There was consternation when Günther Oettinger, the EU Commissioner for Digital Commission and Society, announced today that he would like internet movie services to be made available across the whole continent, so that someone in UK would not be blocked from buying or streaming films from another European country.

“On iTunes, for example, the vast majority of hit films are available in the European Union but only in a certain number of country stores,” said Mr Oettinger.

But Andy Paterson, producer of The Railway Man, starring Colin Firth, told The Independent: “The proposal being mooted would destroy the European film business completely. This is not about consumer access, it’s about the way that films are made.

“None of the films that were at the BAFTAs last night would have been made if it becomes impossible to make individual territory sales around the world.”

Recent British hits, Mr. Turner, The Railway Man and Salmon Fishing in The Yemen have all relied on sales made to other European countries to get made.

Deals typically involve an advance being given on films in exchange for exclusive rights to market them within a given territory. But if they are made available online across Europe, it’s argued the market would collapse.
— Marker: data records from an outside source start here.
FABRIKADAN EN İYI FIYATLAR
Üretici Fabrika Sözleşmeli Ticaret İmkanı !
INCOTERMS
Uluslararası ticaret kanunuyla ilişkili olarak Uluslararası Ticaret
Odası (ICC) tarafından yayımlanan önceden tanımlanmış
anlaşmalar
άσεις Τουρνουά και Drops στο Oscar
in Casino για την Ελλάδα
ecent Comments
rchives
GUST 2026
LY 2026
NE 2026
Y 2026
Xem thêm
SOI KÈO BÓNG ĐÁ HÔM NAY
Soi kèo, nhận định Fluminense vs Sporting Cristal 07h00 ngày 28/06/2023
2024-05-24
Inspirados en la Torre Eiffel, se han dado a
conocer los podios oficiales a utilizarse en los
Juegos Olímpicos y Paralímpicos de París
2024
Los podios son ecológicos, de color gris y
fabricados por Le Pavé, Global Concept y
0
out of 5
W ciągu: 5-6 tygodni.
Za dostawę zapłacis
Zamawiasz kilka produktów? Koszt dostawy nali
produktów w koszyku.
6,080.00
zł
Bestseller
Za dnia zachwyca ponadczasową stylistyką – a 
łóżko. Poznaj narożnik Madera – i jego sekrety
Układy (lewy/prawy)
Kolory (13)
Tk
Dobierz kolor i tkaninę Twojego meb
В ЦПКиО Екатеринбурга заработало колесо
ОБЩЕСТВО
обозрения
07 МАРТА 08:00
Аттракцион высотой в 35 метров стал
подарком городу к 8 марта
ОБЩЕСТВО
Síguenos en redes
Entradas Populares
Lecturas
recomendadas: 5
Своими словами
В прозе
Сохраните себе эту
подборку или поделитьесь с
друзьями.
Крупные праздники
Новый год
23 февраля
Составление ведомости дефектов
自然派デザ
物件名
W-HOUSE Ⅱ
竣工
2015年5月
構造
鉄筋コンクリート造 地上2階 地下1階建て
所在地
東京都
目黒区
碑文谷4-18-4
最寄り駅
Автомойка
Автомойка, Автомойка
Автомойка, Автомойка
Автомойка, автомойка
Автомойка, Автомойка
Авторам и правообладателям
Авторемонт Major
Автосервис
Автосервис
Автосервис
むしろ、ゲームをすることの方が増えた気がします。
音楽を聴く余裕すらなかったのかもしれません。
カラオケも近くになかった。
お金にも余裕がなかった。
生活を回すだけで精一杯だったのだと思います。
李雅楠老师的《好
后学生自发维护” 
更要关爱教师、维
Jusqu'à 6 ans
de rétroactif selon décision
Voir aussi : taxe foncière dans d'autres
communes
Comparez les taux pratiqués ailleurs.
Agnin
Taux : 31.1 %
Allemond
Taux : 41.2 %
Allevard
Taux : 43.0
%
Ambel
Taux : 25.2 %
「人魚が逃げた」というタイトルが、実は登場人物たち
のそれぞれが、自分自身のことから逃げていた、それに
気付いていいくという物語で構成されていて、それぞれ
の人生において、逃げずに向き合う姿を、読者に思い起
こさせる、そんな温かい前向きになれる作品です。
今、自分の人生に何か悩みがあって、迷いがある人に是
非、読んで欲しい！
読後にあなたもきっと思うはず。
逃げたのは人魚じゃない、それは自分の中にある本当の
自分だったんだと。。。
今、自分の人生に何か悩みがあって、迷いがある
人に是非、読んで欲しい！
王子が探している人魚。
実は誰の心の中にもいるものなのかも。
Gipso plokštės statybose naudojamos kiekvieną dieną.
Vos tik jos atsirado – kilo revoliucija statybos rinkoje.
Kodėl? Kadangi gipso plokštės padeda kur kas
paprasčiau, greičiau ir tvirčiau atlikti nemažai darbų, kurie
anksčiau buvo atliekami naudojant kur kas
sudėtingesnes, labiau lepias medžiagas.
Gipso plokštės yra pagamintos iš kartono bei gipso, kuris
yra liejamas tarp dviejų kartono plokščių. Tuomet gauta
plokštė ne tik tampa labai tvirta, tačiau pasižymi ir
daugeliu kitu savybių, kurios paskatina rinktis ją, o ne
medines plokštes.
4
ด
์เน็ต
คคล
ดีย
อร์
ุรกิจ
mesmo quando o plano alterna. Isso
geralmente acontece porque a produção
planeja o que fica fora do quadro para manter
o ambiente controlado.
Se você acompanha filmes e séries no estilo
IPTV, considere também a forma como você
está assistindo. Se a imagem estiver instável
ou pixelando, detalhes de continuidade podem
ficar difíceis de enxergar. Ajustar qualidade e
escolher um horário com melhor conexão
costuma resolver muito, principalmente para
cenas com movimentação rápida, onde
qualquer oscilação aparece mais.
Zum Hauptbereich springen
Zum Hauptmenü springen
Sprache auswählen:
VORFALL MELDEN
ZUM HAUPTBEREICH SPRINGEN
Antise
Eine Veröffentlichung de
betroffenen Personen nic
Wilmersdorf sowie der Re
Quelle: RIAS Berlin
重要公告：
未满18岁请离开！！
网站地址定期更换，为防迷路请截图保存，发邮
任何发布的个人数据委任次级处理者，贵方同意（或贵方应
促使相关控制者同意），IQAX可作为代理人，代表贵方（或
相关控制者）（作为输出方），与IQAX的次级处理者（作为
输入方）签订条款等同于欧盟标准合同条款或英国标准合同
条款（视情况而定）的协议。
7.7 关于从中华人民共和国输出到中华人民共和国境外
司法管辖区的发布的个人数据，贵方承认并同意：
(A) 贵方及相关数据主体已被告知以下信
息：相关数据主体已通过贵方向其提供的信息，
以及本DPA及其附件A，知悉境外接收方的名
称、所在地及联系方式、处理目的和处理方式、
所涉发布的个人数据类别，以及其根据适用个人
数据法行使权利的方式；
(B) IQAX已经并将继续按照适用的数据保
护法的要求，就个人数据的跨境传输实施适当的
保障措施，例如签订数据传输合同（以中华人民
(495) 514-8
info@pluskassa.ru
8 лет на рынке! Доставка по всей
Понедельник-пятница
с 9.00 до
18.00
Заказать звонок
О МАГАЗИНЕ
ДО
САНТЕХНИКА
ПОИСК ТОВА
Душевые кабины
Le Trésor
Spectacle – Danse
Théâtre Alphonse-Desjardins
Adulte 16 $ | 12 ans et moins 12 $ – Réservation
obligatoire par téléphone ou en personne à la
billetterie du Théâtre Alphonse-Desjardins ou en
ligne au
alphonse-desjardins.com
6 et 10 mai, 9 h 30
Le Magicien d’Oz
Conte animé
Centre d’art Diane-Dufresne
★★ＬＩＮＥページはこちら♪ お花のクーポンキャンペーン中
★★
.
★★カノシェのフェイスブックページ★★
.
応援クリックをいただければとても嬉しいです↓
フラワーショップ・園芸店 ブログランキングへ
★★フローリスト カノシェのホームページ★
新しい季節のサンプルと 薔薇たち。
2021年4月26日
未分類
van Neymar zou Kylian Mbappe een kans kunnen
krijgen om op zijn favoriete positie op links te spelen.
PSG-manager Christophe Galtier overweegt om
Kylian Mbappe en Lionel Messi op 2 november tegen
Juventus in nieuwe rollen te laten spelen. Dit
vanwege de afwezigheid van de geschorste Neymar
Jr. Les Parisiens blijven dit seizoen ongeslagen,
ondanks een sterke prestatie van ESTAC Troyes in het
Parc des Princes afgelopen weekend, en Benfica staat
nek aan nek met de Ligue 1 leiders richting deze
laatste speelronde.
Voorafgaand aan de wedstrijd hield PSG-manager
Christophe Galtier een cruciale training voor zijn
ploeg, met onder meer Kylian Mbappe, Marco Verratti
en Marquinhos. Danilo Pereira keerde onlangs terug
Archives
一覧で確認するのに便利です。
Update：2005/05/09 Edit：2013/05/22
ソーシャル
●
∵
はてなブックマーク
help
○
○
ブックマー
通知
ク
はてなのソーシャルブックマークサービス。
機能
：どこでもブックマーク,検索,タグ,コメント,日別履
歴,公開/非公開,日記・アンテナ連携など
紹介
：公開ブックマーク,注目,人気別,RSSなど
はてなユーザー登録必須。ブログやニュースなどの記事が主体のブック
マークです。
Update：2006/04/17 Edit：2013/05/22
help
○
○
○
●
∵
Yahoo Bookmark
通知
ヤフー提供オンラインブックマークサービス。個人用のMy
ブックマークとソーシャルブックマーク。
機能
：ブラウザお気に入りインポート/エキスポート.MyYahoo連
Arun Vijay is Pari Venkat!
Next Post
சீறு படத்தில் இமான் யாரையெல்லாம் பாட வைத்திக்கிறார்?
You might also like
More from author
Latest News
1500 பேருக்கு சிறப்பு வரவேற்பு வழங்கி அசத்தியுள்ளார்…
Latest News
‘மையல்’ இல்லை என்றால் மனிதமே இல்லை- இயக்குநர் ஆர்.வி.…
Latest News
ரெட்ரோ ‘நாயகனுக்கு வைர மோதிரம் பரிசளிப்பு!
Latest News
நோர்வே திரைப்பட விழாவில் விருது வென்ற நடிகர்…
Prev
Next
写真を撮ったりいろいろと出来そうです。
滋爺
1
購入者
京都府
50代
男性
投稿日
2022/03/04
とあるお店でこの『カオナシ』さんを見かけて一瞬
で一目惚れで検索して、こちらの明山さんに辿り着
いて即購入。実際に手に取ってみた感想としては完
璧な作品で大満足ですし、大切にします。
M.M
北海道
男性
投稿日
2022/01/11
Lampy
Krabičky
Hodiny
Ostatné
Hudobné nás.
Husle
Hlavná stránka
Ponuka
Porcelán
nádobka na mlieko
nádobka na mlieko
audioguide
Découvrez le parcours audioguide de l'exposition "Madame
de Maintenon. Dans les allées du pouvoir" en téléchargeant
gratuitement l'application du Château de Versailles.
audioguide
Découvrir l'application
“The only films that could be sold on this basis are huge blockbusters and sequels,” said Paterson. “So far as giving people increased choice, you would decimate the business. What it means for the British Film Industry is that there wouldn’t be one.”

Speaking about a Single Digital Connected Market at the European Film Market event in Berlin today, Mr Oettinger said: “I want more choice for consumers. They should also benefit from the advantages of digitalisation and be able to shop for more films across borders.”

Consumers would benefit from the plans in the short term because when they sign up to the likes of Netflix or Sky on-demand, as they will no longer be blocked from using the service when they travel to countries within the European market.

But Jean Prewitt, CEO and President of the Independent Film and Television Alliance argued: “The Commission’s proposal would seriously damage the ability of independent producers to finance their films, which depends on exclusive licenses to local distributors. Ultimately, it would not benefit consumers.

“If the only issue is getting large blockbusters delivered to them on multi-territorial online platforms, maybe that will happen. But the vast majority of independent films, including European art house films, will not prosper in this environment.”

The Commissioner said consultation for the new process will start in the spring, to be put before committees in the autumn, and he hopes it will be put before the European Parliament next summer.

Mark Batey, Chief Executive, of the UK Film Distributors Association, said: “We emphasise the need for a flexibility – a ‘one size fits all’ digital release model would clearly not be appropriate for the entire spectrum of European film productions, and most importantly would not best serve the interests of today’s diverse audiences.”